What is being asked:
Every line below that holds the string "Where" must be copied.

---------- Data supplied ----------

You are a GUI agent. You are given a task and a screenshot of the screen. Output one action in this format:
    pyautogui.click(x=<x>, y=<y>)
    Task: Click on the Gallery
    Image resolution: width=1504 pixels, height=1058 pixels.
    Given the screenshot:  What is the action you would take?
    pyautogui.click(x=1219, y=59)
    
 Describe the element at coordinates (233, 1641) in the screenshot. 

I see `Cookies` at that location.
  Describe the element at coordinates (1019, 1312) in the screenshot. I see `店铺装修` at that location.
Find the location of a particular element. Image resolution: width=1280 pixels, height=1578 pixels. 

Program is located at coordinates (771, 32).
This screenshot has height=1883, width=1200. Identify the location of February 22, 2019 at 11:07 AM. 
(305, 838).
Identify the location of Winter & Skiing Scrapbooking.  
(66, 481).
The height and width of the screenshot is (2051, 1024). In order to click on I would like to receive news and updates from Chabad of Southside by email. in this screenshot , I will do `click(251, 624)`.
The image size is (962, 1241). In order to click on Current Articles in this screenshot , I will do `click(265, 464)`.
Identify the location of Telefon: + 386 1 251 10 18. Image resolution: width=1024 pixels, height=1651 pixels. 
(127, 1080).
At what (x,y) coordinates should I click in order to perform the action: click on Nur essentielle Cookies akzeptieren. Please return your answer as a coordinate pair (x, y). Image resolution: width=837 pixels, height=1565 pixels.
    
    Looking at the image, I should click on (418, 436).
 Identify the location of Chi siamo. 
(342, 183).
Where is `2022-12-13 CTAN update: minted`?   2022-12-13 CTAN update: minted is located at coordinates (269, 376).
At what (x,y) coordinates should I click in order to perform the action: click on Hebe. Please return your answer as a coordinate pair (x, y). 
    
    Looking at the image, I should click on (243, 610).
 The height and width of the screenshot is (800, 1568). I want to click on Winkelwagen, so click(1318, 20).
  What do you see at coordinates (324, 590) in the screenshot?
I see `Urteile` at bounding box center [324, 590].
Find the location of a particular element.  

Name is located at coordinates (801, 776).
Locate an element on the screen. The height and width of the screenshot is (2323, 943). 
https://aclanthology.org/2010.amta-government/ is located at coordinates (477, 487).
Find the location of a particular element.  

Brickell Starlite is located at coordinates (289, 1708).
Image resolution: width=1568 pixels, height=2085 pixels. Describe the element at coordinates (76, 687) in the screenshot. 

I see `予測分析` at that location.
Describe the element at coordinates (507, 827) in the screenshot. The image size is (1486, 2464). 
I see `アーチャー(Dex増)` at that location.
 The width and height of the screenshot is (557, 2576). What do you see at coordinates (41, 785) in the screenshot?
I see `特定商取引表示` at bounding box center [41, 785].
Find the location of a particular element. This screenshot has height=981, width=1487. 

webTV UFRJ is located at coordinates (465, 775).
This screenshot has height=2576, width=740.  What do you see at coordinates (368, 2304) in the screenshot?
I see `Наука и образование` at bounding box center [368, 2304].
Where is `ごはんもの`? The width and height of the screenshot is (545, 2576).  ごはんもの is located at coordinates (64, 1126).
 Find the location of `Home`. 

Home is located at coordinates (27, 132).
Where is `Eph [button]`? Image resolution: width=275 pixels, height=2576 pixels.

----------

Response:
Where is `2022-12-13 CTAN update: minted`?   2022-12-13 CTAN update: minted is located at coordinates (269, 376).
Where is `ごはんもの`? The width and height of the screenshot is (545, 2576).  ごはんもの is located at coordinates (64, 1126).
Where is `Eph [button]`? Image resolution: width=275 pixels, height=2576 pixels.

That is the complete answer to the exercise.